#### Input material:
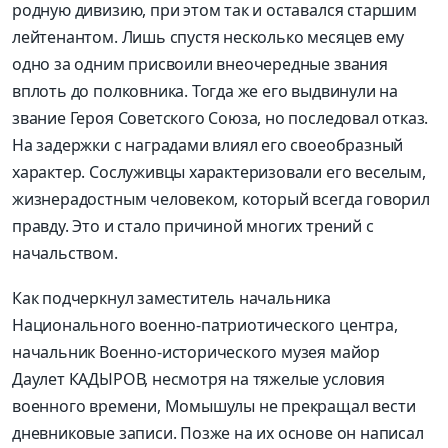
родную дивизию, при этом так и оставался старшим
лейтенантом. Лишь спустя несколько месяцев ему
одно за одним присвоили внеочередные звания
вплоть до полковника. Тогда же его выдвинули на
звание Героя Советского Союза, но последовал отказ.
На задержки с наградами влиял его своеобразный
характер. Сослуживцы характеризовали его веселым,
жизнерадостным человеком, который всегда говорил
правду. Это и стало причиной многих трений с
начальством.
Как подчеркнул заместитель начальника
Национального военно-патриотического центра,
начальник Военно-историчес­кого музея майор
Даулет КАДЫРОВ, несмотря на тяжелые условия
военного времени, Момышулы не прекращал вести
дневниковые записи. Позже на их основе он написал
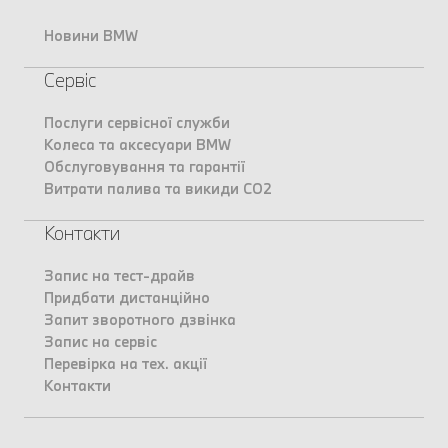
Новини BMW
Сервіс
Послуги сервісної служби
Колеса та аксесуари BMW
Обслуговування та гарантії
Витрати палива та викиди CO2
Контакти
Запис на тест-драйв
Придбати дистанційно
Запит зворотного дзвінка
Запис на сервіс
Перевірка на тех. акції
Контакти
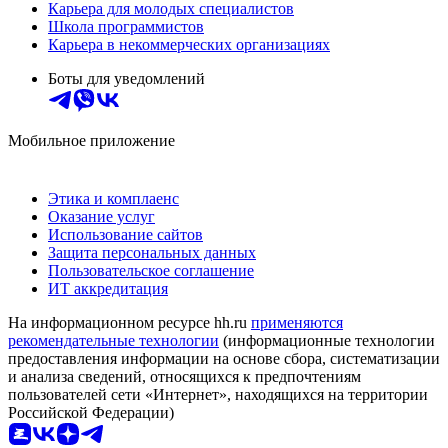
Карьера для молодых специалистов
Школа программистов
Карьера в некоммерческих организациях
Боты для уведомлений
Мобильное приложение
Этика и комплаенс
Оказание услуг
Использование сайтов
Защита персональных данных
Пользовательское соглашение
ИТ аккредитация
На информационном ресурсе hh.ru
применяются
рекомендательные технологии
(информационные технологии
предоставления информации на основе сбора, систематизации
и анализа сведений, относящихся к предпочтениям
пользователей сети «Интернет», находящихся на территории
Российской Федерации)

#### What needs to be done:
The expected answer is the full listing above, transcribed exactly and without pictures.

#### Solution for this task:
родную дивизию, при этом так и оставался старшим
лейтенантом. Лишь спустя несколько месяцев ему
одно за одним присвоили внеочередные звания
вплоть до полковника. Тогда же его выдвинули на
звание Героя Советского Союза, но последовал отказ.
На задержки с наградами влиял его своеобразный
характер. Сослуживцы характеризовали его веселым,
жизнерадостным человеком, который всегда говорил
правду. Это и стало причиной многих трений с
начальством.
Как подчеркнул заместитель начальника
Национального военно-патриотического центра,
начальник Военно-историчес­кого музея майор
Даулет КАДЫРОВ, несмотря на тяжелые условия
военного времени, Момышулы не прекращал вести
дневниковые записи. Позже на их основе он написал
Новини BMW
Сервіс
Послуги сервісної служби
Колеса та аксесуари BMW
Обслуговування та гарантії
Витрати палива та викиди CO2
Контакти
Запис на тест-драйв
Придбати дистанційно
Запит зворотного дзвінка
Запис на сервіс
Перевірка на тех. акції
Контакти
Карьера для молодых специалистов
Школа программистов
Карьера в некоммерческих организациях
Боты для уведомлений
Мобильное приложение
Этика и комплаенс
Оказание услуг
Использование сайтов
Защита персональных данных
Пользовательское соглашение
ИТ аккредитация
На информационном ресурсе hh.ru
применяются
рекомендательные технологии
(информационные технологии
предоставления информации на основе сбора, систематизации
и анализа сведений, относящихся к предпочтениям
пользователей сети «Интернет», находящихся на территории
Российской Федерации)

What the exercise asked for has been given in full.